🤖 AI Summary
Document images are information-dense, and query-based localization relying solely on local regions often hinders multimodal large language models (MLLMs) from focusing on critical visual content. To address this, we propose a query-driven “Chain-of-Boxes” mechanism—requiring no architectural modification—that autonomously identifies and progressively refines key regions in a coarse-to-fine manner, emulating human visual reasoning.
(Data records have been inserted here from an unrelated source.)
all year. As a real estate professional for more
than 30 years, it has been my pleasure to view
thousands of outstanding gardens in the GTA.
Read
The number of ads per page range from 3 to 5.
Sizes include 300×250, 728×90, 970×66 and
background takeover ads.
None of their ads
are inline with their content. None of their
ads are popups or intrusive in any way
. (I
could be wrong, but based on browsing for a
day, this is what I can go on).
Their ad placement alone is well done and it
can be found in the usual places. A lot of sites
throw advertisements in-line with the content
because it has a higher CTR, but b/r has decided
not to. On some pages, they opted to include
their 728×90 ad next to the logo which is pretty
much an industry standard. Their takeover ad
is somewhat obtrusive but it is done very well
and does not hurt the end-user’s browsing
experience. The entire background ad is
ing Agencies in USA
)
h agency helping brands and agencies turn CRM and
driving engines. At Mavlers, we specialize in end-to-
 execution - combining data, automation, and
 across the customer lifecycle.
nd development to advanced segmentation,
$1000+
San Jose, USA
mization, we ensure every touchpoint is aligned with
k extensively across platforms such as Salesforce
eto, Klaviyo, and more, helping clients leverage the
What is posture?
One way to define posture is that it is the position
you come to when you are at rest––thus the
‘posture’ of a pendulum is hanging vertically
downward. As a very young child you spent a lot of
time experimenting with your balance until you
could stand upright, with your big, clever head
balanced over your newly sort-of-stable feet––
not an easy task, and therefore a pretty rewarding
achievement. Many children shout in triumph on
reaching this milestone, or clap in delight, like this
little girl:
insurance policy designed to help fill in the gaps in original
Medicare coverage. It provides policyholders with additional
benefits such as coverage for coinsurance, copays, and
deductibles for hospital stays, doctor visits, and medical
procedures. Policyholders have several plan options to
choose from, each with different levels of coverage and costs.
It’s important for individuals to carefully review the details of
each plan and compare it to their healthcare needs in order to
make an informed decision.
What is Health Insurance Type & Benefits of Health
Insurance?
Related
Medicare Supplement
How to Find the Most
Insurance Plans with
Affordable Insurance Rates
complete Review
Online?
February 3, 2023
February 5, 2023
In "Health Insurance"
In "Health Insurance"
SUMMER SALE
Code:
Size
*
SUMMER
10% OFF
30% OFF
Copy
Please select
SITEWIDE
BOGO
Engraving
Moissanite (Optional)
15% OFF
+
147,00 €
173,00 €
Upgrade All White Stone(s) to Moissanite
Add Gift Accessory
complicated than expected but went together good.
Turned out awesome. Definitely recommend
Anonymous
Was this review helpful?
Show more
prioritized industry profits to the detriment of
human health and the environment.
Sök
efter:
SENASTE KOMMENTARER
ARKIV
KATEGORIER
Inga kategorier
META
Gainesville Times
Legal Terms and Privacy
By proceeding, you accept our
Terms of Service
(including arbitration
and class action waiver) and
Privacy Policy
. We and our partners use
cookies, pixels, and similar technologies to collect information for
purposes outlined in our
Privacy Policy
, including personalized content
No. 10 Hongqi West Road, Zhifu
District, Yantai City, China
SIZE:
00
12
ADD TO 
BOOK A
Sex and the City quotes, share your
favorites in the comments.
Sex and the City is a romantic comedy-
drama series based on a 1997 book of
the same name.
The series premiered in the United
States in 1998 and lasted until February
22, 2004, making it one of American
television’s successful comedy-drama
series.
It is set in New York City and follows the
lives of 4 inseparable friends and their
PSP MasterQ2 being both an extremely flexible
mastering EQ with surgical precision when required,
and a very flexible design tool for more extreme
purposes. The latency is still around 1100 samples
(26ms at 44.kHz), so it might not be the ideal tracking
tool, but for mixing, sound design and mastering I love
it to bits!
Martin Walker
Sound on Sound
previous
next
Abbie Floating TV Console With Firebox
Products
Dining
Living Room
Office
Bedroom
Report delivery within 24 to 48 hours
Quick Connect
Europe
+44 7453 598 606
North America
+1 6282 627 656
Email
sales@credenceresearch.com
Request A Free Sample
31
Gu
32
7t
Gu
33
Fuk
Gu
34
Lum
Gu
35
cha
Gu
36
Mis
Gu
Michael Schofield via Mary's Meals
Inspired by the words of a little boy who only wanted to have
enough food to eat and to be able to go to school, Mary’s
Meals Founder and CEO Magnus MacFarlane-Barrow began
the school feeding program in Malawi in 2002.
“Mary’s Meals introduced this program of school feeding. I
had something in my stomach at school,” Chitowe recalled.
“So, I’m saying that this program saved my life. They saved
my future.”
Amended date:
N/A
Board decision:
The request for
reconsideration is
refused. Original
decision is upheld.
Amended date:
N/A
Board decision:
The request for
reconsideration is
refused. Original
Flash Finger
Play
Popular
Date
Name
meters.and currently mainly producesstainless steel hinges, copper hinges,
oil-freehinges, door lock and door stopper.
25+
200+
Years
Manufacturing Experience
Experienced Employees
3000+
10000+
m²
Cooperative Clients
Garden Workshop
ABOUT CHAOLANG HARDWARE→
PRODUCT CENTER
Our contributions are threefold: (1) the first chain-style visual reasoning paradigm; (2) the largest-scale visual reasoning supervision dataset to date (249K samples); and (3) a dual-task collaborative training framework jointly optimizing region localization and box-query semantic alignment. Leveraging an automated annotation pipeline and a differentiable box-query alignment objective, our method achieves an average +4.2% accuracy gain across seven benchmarks and four major MLLM families. Code, data, and models are fully open-sourced.
📝 Abstract
Multimodal large language models (MLLMs) have made significant progress in document understanding. However, the information-dense nature of document images still poses challenges, as most queries depend on only a few relevant regions, with the rest being redundant. Existing one-pass MLLMs process entire document images without considering query relevance, often failing to focus on critical regions and producing unfaithful responses. Inspired by the human coarse-to-fine reading pattern, we introduce Doc-CoB (Chain-of-Box), a simple-yet-effective mechanism that integrates human-style visual reasoning into MLLM without modifying its architecture. Our method allows the model to autonomously select the set of regions (boxes) most relevant to the query, and then focus attention on them for further understanding. We first design a fully automatic pipeline, integrating a commercial MLLM with a layout analyzer, to generate 249k training samples with intermediate visual reasoning supervision. Then we incorporate two enabling tasks that improve box identification and box-query reasoning, which together enhance document understanding. Extensive experiments on seven benchmarks with four popular models show that Doc-CoB significantly improves performance, demonstrating its effectiveness and wide applicability. All code, data, and models will be released publicly.